Soft sensor (virtual sensor) — A model that infers a hard-to-measure quantity, such as titer, from easy-to-measure inputs like Raman spectra. (See Process analytics.)

Sparkplug B — An opinionated profile on top of MQTT that fixes the topic structure to five levels and adds birth/death session state, so a consumer always knows whether a device is alive and what it reports; the basis of the Unified Namespace on the wire. (See Naming and the Unified Namespace.)

SPARQL — The query language for a knowledge graph; a property path such as (derivedFrom)+ can walk a lineage chain of arbitrary depth in one statement. (See Semantics and the digital thread.)

SPC (Statistical Process Control) — Using a process's own variation to set control limits and flag special-cause deviations; control limits describe what the process does, separate from the specification of what it must do. (See Process analytics.)

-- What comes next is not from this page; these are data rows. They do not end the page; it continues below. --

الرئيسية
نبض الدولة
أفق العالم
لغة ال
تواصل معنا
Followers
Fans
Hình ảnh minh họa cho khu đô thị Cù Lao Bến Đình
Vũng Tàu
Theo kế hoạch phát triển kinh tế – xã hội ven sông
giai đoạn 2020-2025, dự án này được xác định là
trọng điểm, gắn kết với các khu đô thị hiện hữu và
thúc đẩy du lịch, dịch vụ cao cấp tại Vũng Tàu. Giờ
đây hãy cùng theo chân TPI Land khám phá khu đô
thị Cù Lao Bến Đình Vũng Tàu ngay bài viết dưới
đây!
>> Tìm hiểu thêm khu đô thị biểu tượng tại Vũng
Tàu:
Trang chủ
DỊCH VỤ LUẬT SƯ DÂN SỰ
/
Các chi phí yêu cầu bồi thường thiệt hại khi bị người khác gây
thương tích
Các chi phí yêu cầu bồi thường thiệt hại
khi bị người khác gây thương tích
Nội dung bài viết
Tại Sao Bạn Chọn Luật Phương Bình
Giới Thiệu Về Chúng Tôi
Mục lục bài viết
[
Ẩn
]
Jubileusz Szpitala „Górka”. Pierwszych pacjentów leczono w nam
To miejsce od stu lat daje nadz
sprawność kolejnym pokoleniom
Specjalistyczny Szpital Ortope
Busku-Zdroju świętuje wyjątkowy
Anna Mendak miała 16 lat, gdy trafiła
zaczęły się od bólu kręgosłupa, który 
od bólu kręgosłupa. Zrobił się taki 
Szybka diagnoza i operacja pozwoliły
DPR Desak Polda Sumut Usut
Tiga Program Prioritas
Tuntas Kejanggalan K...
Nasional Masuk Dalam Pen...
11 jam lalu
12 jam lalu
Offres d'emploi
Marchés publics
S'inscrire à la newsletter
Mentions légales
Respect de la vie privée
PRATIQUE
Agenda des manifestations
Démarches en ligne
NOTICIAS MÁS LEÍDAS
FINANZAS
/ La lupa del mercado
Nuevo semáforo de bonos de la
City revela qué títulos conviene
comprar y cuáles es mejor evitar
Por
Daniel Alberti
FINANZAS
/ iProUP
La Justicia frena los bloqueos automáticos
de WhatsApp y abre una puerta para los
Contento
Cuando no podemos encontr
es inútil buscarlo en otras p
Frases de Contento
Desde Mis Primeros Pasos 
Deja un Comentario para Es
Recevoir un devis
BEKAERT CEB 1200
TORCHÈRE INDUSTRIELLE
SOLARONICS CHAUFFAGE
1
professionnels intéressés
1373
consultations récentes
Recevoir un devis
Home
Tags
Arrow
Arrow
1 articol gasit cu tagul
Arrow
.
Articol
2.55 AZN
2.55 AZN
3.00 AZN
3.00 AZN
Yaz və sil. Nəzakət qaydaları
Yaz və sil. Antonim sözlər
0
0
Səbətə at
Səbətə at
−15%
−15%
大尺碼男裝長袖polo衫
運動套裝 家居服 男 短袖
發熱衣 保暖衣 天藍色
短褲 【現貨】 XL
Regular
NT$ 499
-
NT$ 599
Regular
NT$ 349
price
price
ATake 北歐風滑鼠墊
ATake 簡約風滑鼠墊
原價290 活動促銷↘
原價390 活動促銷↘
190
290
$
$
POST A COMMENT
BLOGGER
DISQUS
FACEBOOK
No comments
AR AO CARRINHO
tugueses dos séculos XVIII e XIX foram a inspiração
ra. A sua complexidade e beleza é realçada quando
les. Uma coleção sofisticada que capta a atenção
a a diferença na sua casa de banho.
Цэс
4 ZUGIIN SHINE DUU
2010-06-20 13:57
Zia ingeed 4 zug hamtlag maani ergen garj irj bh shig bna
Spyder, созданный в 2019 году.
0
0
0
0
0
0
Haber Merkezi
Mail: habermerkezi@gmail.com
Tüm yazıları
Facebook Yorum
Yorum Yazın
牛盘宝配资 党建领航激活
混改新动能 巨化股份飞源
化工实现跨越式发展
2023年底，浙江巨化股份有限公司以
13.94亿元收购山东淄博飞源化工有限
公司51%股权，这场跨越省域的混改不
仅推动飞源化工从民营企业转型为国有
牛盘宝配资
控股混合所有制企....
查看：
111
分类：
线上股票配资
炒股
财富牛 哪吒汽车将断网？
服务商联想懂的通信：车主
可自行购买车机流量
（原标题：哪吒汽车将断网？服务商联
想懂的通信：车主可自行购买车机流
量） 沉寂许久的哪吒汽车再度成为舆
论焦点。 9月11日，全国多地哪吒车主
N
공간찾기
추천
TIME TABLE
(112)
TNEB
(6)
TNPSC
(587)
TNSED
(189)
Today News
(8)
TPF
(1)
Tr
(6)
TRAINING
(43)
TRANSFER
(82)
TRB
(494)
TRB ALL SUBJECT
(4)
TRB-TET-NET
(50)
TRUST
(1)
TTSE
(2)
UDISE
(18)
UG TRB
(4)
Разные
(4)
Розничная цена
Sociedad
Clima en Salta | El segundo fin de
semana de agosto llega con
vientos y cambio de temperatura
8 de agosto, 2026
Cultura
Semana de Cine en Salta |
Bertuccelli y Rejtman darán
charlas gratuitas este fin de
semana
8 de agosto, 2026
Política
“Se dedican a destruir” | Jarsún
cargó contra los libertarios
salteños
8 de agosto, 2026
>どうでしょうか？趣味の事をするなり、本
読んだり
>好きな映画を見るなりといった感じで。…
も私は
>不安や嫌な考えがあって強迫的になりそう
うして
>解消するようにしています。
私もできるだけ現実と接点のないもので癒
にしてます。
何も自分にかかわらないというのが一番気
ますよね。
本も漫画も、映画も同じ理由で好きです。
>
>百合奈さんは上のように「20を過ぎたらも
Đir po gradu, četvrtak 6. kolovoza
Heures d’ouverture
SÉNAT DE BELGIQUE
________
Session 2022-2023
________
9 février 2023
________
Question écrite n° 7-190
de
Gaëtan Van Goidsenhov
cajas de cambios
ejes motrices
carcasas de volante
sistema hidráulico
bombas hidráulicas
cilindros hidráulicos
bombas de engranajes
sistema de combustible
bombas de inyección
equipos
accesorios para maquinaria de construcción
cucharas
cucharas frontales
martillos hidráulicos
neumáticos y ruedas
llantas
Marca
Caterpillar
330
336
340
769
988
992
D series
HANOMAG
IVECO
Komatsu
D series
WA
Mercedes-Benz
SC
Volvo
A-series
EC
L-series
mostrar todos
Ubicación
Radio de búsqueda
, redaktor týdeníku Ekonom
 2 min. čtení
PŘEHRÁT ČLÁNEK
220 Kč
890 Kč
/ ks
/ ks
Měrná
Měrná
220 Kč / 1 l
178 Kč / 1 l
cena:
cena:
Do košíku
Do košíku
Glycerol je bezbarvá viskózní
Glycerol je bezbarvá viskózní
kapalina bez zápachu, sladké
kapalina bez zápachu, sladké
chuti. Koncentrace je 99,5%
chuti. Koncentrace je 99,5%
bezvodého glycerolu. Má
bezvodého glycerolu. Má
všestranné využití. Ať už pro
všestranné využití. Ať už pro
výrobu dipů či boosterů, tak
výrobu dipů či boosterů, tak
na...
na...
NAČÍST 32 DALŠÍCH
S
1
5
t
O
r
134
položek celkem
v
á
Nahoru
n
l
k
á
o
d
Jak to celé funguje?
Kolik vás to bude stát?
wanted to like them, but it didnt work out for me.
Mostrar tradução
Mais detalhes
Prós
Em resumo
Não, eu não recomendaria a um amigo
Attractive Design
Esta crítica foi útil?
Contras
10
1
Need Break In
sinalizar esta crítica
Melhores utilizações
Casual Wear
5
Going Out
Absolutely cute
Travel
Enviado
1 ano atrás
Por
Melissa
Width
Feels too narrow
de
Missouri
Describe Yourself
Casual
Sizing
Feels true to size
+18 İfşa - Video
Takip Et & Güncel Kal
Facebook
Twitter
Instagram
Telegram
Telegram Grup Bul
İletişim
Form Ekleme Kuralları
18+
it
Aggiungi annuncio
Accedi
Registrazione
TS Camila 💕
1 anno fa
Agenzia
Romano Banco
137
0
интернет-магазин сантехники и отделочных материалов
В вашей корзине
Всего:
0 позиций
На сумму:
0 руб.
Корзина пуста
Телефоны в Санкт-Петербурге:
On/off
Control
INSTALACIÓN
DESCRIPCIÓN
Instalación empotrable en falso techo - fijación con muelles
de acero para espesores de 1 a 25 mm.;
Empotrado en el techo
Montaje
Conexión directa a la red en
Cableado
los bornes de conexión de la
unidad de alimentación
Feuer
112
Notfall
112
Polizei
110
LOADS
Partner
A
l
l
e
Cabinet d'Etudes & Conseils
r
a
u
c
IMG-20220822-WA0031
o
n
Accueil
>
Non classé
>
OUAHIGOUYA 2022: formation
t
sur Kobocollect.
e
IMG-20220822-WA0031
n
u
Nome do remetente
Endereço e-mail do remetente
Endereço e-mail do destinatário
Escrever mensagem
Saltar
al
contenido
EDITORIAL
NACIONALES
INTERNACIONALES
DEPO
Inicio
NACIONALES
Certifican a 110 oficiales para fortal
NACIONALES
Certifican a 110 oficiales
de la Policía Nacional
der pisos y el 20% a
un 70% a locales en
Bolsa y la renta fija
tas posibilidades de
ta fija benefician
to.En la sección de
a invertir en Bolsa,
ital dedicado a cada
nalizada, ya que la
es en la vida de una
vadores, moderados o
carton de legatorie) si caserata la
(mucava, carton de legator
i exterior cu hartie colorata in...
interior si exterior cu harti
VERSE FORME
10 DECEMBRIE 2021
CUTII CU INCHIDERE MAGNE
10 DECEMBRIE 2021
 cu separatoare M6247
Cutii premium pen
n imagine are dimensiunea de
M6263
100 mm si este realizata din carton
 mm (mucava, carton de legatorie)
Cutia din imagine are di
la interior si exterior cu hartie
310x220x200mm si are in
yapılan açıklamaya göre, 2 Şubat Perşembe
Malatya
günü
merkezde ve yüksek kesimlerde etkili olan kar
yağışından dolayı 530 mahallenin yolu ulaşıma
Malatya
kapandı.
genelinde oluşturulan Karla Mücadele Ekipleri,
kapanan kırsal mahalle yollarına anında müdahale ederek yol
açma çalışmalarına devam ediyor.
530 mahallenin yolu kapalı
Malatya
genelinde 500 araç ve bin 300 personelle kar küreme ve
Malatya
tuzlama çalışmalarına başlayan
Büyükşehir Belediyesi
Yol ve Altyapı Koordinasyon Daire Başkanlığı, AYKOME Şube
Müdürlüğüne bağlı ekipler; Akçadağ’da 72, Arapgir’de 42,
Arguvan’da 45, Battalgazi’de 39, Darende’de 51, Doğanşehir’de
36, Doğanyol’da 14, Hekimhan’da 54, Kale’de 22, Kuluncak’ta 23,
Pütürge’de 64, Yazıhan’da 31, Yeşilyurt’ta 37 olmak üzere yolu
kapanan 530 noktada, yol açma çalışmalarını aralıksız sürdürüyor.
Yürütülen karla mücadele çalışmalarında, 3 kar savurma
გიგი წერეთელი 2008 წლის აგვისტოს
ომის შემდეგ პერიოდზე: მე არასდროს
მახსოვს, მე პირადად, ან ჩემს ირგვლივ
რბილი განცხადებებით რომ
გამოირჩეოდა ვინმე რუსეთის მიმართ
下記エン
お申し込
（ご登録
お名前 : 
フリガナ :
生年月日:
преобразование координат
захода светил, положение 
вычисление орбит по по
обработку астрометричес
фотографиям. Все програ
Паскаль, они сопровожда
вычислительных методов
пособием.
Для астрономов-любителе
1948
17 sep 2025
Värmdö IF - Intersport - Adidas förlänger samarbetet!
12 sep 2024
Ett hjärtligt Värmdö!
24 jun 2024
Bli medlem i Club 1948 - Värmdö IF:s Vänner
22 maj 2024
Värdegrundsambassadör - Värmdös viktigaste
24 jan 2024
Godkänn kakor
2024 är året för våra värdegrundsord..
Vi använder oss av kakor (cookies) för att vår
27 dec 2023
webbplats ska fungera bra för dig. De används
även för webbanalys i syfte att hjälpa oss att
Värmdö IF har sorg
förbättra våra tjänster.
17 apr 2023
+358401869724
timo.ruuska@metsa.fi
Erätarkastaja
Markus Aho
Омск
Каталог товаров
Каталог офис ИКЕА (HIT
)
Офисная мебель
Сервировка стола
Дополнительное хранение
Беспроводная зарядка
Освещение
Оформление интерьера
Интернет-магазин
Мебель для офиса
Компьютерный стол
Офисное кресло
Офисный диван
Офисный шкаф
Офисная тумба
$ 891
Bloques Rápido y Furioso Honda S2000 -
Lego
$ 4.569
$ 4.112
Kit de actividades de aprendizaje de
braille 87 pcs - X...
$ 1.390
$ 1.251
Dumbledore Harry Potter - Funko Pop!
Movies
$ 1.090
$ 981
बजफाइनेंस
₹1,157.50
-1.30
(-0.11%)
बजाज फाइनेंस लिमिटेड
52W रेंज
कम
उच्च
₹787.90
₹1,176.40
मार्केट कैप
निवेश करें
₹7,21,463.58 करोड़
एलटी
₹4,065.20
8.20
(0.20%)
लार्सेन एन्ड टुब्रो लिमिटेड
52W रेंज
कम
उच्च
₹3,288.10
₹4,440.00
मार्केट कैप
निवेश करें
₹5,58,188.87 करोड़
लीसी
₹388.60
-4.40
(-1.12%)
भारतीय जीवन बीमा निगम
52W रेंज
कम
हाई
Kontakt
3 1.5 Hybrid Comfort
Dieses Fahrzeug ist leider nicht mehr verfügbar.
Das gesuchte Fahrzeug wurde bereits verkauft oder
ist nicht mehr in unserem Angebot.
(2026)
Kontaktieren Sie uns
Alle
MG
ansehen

System of record — The single authoritative, validated source for a kind of data (the DCS for control, the MES for execution, the LIMS for release); the open-source layer is a mirror or true copy, never the original record. (See Bridging to DCS, MES and ERP.)

Tag — A named signal in the form asset-dot-measurement-dot-attribute (for example BR101.Temp.PV); the postal address of a single data point. (See Naming and the Unified Namespace.)

Tag dictionary — The governed register (gov.tag_dictionary) holding every legal tag, its hierarchy placement, unit, UNS path, and Sparkplug topic, with the tag itself as the database-enforced primary key. (See Naming and the Unified Namespace.)

Tech transfer — Moving a validated process to a new scale or site; the ISA-88/95 model, contextualization, and genealogy travel unchanged, so the receiving site re-qualifies the equipment and load rather than the vocabulary. (See Capstone.)

Unified Namespace (UNS) — A single, real-time, broker-agnostic hierarchy that is the one place any system goes to find the current state of anything, organized like the business and shaped on the ISA-95 levels. (See Naming and the Unified Namespace.)

Validation — The documented, risk-based evidence that a computerised system does exactly what it is specified to do, maintained across its whole life; the regulated burden open source does not arrive with. (See Validating an open-source stack.)

21 CFR Part 11 — The US FDA rule setting the conditions under which electronic records and electronic signatures are trustworthy equivalents of paper and handwriting; no open-source tool is compliant out of the box. (See Electronic records and signatures.)

If a term here still feels fuzzy, follow it back into the chapter where it lives, and it will make far more sense in context.